Work instruction: Starting at the line that contains "il 07/08/2026", transcribe every remaining line of the data below exactly, and omit all pictures.

Provided information:
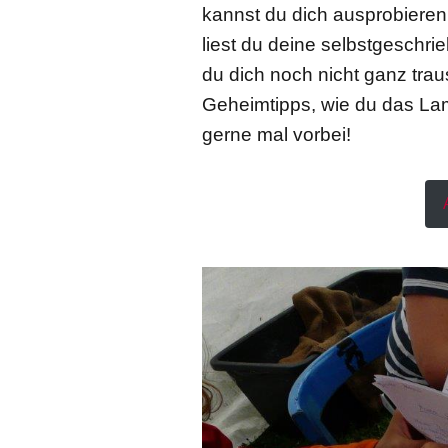
kannst du dich ausprobiere
liest du deine selbstgeschri
du dich noch nicht ganz trau
Geheimtipps, wie du das La
gerne mal vorbei!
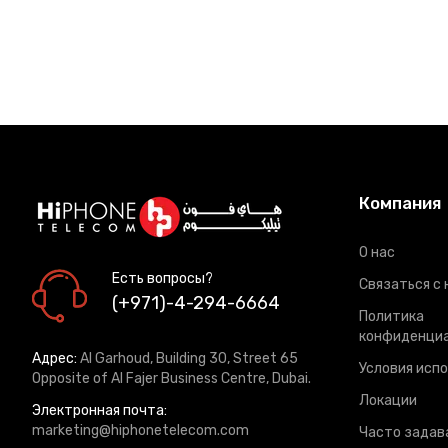
Компания
О нас
Есть вопросы?
Связаться с 
(+971)-4-294-6664
Политика
конфиденци
Адрес:
Al Garhoud, Building 30, Street 65
Условия исп
Opposite of Al Fajer Business Centre, Dubai.
Локации
Электронная почта:
marketing@hiphonetelecom.com
Часто задав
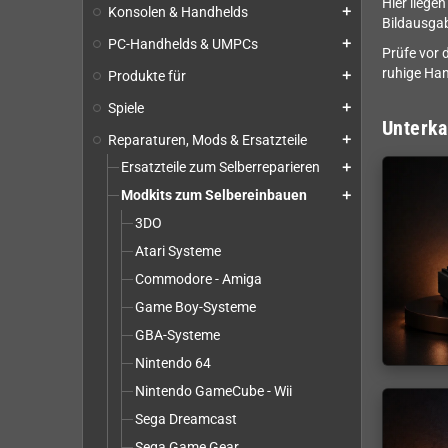
Hier liege
Konsolen & Handhelds
add
Bildausgab
PC-Handhelds & UMPCs
add
Prüfe vor 
ruhige Han
Produkte für
add
Spiele
add
Unterka
Reparaturen, Mods & Ersatzteile
add
Ersatzteile zum Selberreparieren
add
Modkits zum Selbereinbauen
add
3DO
Atari Systeme
Commodore - Amiga
Game Boy-Systeme
GBA-Systeme
Nintendo 64
Nintendo GameCube - Wii
Sega Dreamcast
Sega Game Gear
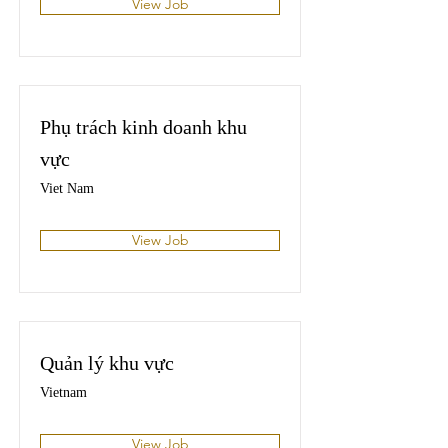
View Job
Phụ trách kinh doanh khu
vực
Viet Nam
View Job
Quản lý khu vực
Vietnam
View Job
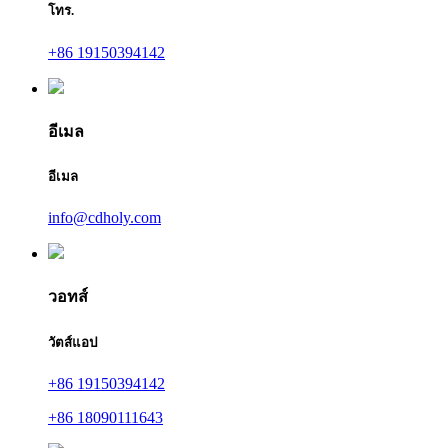
โทร.
+86 19150394142
อีเมล
อีเมล
info@cdholy.com
วอทส์
วัตส์แอป
+86 19150394142
+86 18090111643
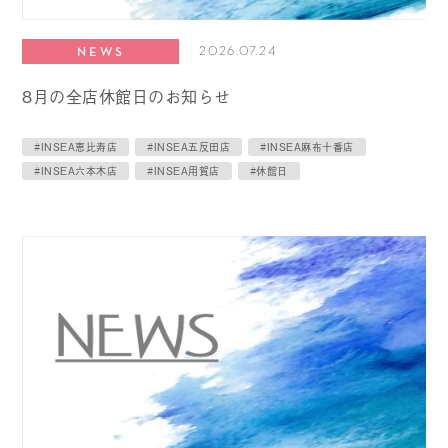
2026.07.24
NEWS
8月の全店休館日のお知らせ
#INSEA恵比寿店
#INSEA五反田店
#INSEA麻布十番店
#INSEA六本木店
#INSEA用賀店
#休館日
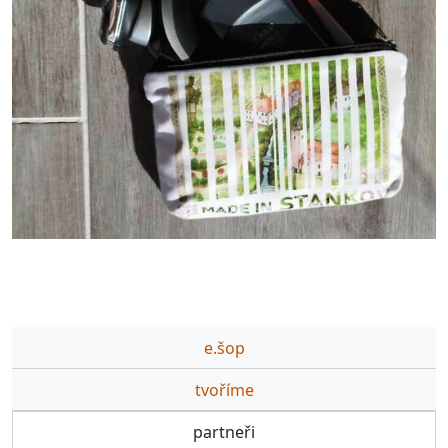
e.šop
tvoříme
partneři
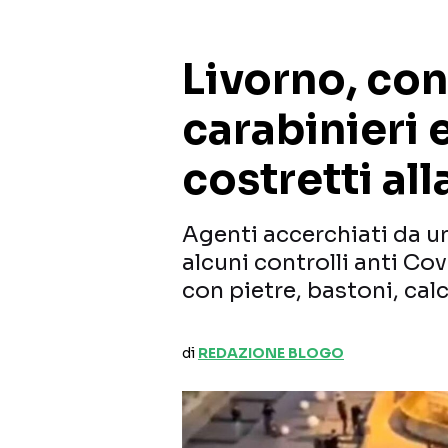
Livorno, con
carabinieri 
costretti al
Agenti accerchiati da u
alcuni controlli anti Co
con pietre, bastoni, cal
di
REDAZIONE BLOGO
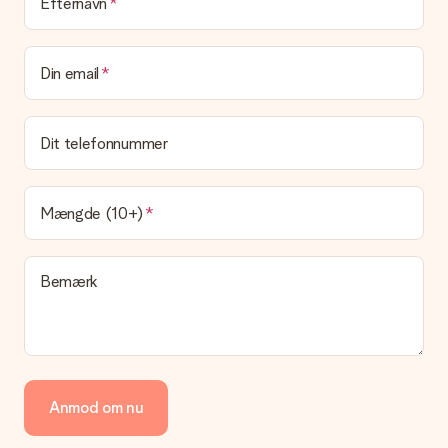
Leveringstid, leveringsmuligheder og
Efternavn
leveringsomkostninger
Kan jeg vælge en leveringsdato?
Din email
Det er ikke muligt at vælge en bestemt leveringsdato.
Hvad er leveringstiden, og hvornår modtager jeg min
gave?
Dit telefonnummer
Leveringstiden findes på gavens produktside. Du kan stole på,
at vores postfirma leverer din gave på denne dag.
Hvilke leveringsmuligheder kan jeg vælge?
Mængde (10+)
I øjeblikket er det ikke (endnu) muligt at vælge en
leveringsindstilling. Den gave, du vil bestille, sendes enten som
en pakke eller som postkasse levering. Vil du gerne vide
Bemærk
hvilken måde din ordre sendes på? Kontakt venligst vores
kundeservice.
Betaling
Hvordan kan jeg betale min ordre?
Vi tilbyder følgende betalingsmetoder: Dankort, Paypal,
Anmod om nu
kreditkort, faktura via Klarna eller bankoverførsel. I tilfælde af
manuel betaling overførsel, skal du tage højde for en ekstra 3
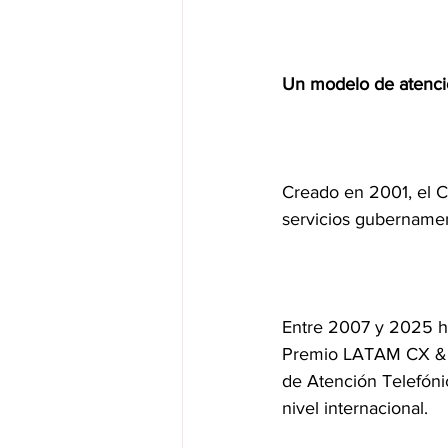
Un modelo de atenci
Creado en 2001, el C
servicios gubernament
Entre 2007 y 2025 ha
Premio LATAM CX & E
de Atención Telefóni
nivel internacional.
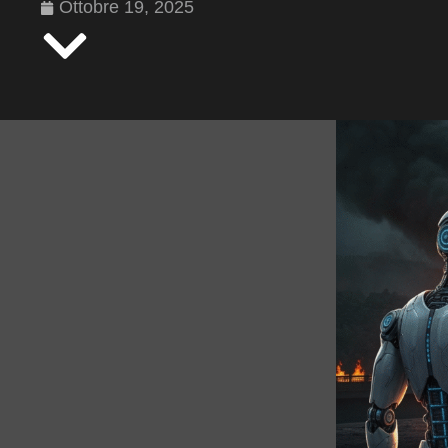
Ottobre 19, 2025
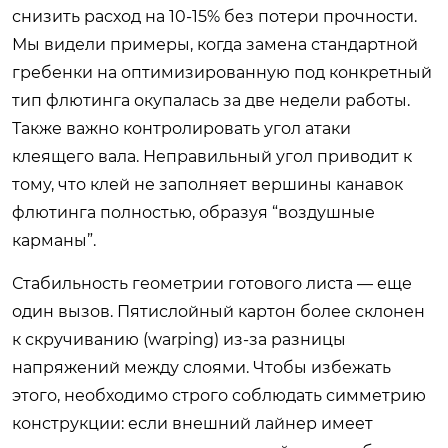
снизить расход на 10-15% без потери прочности.
Мы видели примеры, когда замена стандартной
гребенки на оптимизированную под конкретный
тип флютинга окупалась за две недели работы.
Также важно контролировать угол атаки
клеящего вала. Неправильный угол приводит к
тому, что клей не заполняет вершины канавок
флютинга полностью, образуя “воздушные
карманы”.
Стабильность геометрии готового листа — еще
один вызов. Пятислойный картон более склонен
к скручиванию (warping) из-за разницы
напряжений между слоями. Чтобы избежать
этого, необходимо строго соблюдать симметрию
конструкции: если внешний лайнер имеет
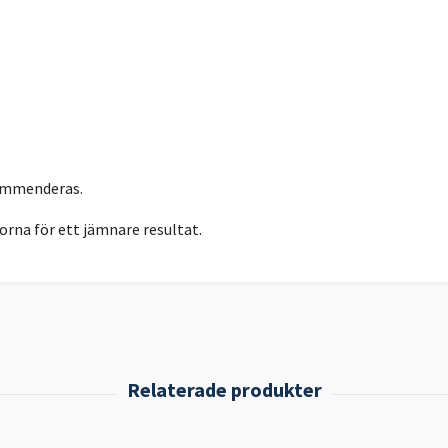
kommenderas.
orna för ett jämnare resultat.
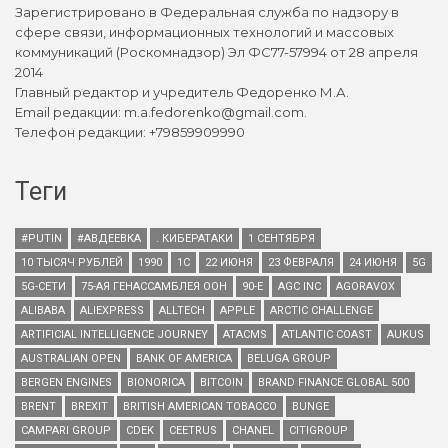
Зарегистрировано в Федеральная служба по надзору в
сфере связи, информационных технологий и массовых
коммуникаций (Роскомнадзор) Эл ФС77-57994 от 28 апреля
2014
Главный редактор и учредитель Федоренко М.А.
Email редакции: m.a.fedorenko@gmail.com.
Телефон редакции: +79859909990
Теги
#PUTIN
#АВДЕЕВКА
. КИБЕРАТАКИ
1 СЕНТЯБРЯ
10 ТЫСЯЧ РУБЛЕЙ
1990
1С
22 ИЮНЯ
23 ФЕВРАЛЯ
24 ИЮНЯ
5G
5G-СЕТИ
75-АЯ ГЕНАССАМБЛЕЯ ООН
90-Е
AGC INC
AGORAVOX
ALIBABA
ALIEXPRESS
ALLTECH
APPLE
ARCTIC CHALLENGE
ARTIFICIAL INTELLIGENCE JOURNEY
ATACMS
ATLANTIC COAST
AUKUS
AUSTRALIAN OPEN
BANK OF AMERICA
BELUGA GROUP
BERGEN ENGINES
BIONORICA
BITCOIN
BRAND FINANCE GLOBAL 500
BRENT
BREXIT
BRITISH AMERICAN TOBACCO
BUNGE
CAMPARI GROUP
CDEK
CEETRUS
CHANEL
CITIGROUP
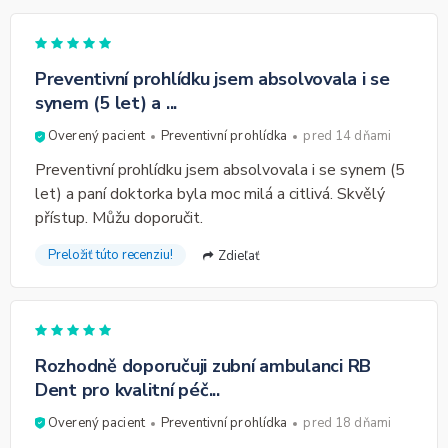
Preventivní prohlídku jsem absolvovala i se
synem (5 let) a ...
Overený pacient
Preventivní prohlídka
pred 14 dňami
Preventivní prohlídku jsem absolvovala i se synem (5
let) a paní doktorka byla moc milá a citlivá. Skvělý
přístup. Můžu doporučit.
Preložiť túto recenziu!
Zdieľať
Rozhodně doporučuji zubní ambulanci RB
Dent pro kvalitní péč...
Overený pacient
Preventivní prohlídka
pred 18 dňami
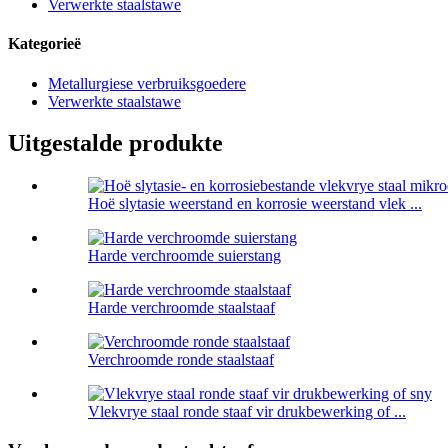
Verwerkte staalstawe
Kategorieë
Metallurgiese verbruiksgoedere
Verwerkte staalstawe
Uitgestalde produkte
Hoë slytasie weerstand en korrosie weerstand vlek ...
Harde verchroomde suierstang
Harde verchroomde staalstaaf
Verchroomde ronde staalstaaf
Vlekvrye staal ronde staaf vir drukbewerking of ...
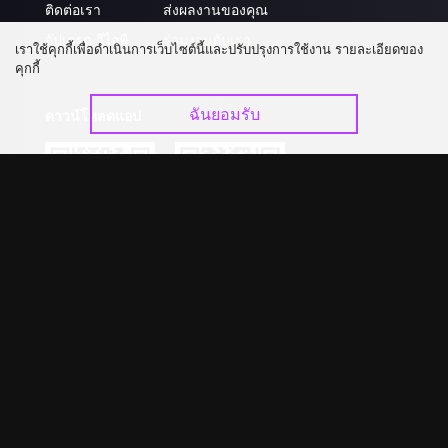
ติดต่อเรา
ส่งผลงานของคุณ
อัปเกรด วีไอพี
ร่วมงานกับเรา
เราใช้คุกกี้เพื่อดำเนินการเว็บไซต์นี้และปรับปรุงการใช้งาน รายละเอียดของ
คุกกี้
ฉันยอมรับ
ดาวน์โหลดแอป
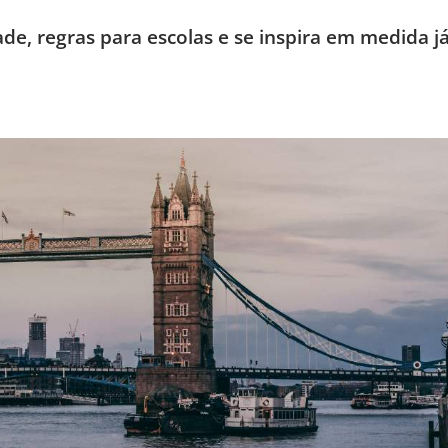
ade, regras para escolas e se inspira em medida j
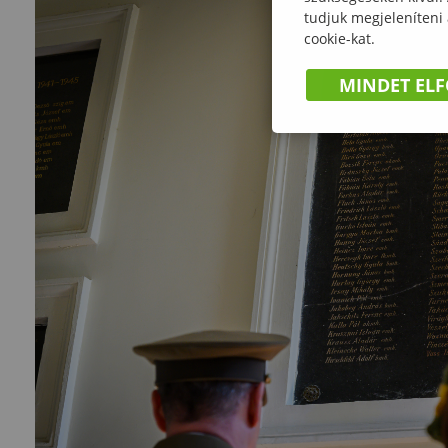
tudjuk megjeleníteni
cookie-kat.
MINDET EL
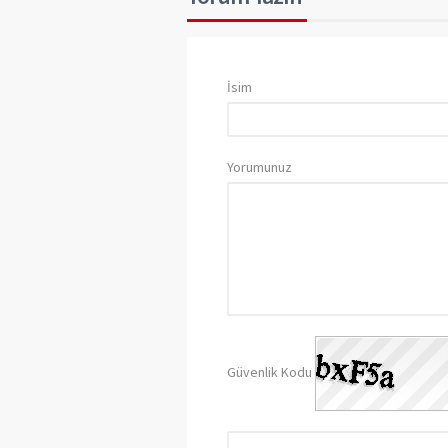
İsim
Yorumunuz
Güvenlik Kodu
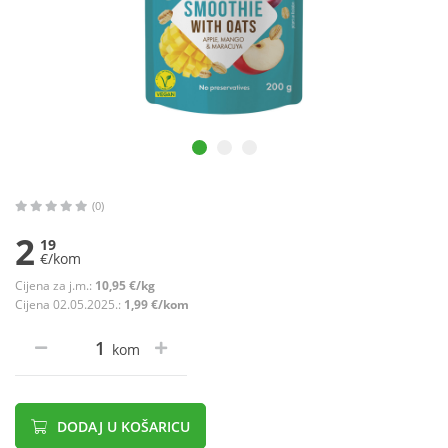
(0)
2
19
€/kom
Cijena za j.m.:
10,95 €/kg
Cijena 02.05.2025.:
1,99 €/kom
kom
DODAJ U KOŠARICU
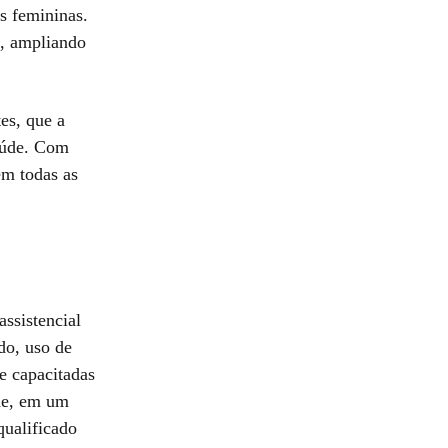
s femininas.
a, ampliando
es, que a
aúde. Com
em todas as
ssistencial
do, uso de
e capacitadas
ade, em um
qualificado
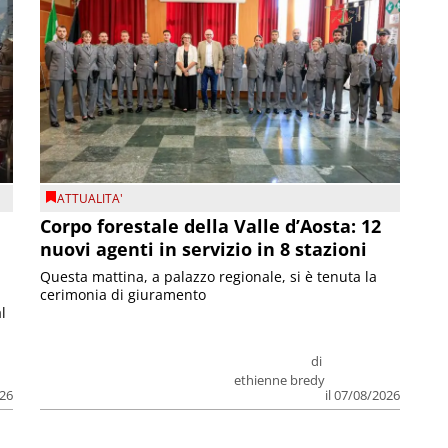
ATTUALITA'
Corpo forestale della Valle d’Aosta: 12
nuovi agenti in servizio in 8 stazioni
Questa mattina, a palazzo regionale, si è tenuta la
cerimonia di giuramento
l
di
ethienne bredy
026
il 07/08/2026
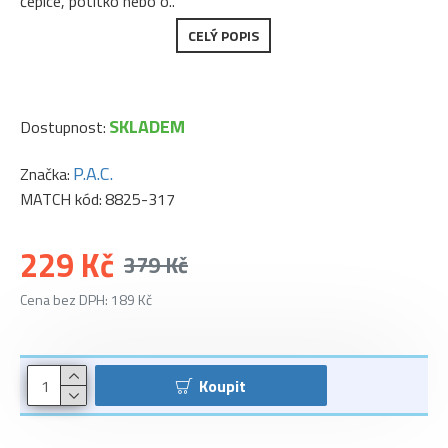
čepice, potítko nebo o..
CELÝ POPIS
SKLADEM
Dostupnost:
P.A.C.
Značka:
MATCH kód:
8825-317
229 Kč
379 Kč
Cena bez DPH: 189 Kč
Koupit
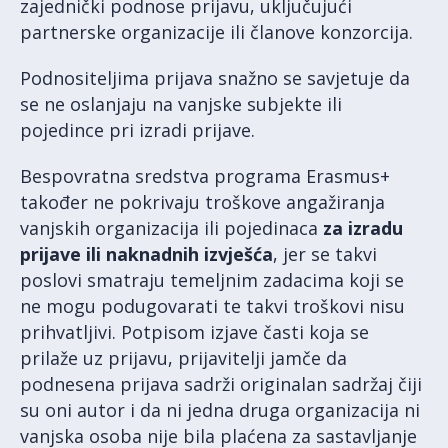
zajednički podnose prijavu, uključujući
partnerske organizacije ili članove konzorcija.
Podnositeljima prijava snažno se savjetuje da
se ne oslanjaju na vanjske subjekte ili
pojedince pri izradi prijave.
Bespovratna sredstva programa Erasmus+
također ne pokrivaju troškove angažiranja
vanjskih organizacija ili pojedinaca
za izradu
prijave ili naknadnih izvješća
, jer se takvi
poslovi smatraju temeljnim zadacima koji se
ne mogu podugovarati te takvi troškovi nisu
prihvatljivi. Potpisom izjave časti koja se
prilaže uz prijavu, prijavitelji jamče da
podnesena prijava sadrži originalan sadržaj čiji
su oni autor i da ni jedna druga organizacija ni
vanjska osoba nije bila plaćena za sastavljanje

Response to this exercise:
il 07/08/2026
čepice, potítko nebo o..
CELÝ POPIS
SKLADEM
Dostupnost:
P.A.C.
Značka:
MATCH kód:
8825-317
229 Kč
379 Kč
Cena bez DPH: 189 Kč
Koupit
zajednički podnose prijavu, uključujući
partnerske organizacije ili članove konzorcija.
Podnositeljima prijava snažno se savjetuje da
se ne oslanjaju na vanjske subjekte ili
pojedince pri izradi prijave.
Bespovratna sredstva programa Erasmus+
također ne pokrivaju troškove angažiranja
vanjskih organizacija ili pojedinaca
za izradu
prijave ili naknadnih izvješća
, jer se takvi
poslovi smatraju temeljnim zadacima koji se
ne mogu podugovarati te takvi troškovi nisu
prihvatljivi. Potpisom izjave časti koja se
prilaže uz prijavu, prijavitelji jamče da
podnesena prijava sadrži originalan sadržaj čiji
su oni autor i da ni jedna druga organizacija ni
vanjska osoba nije bila plaćena za sastavljanje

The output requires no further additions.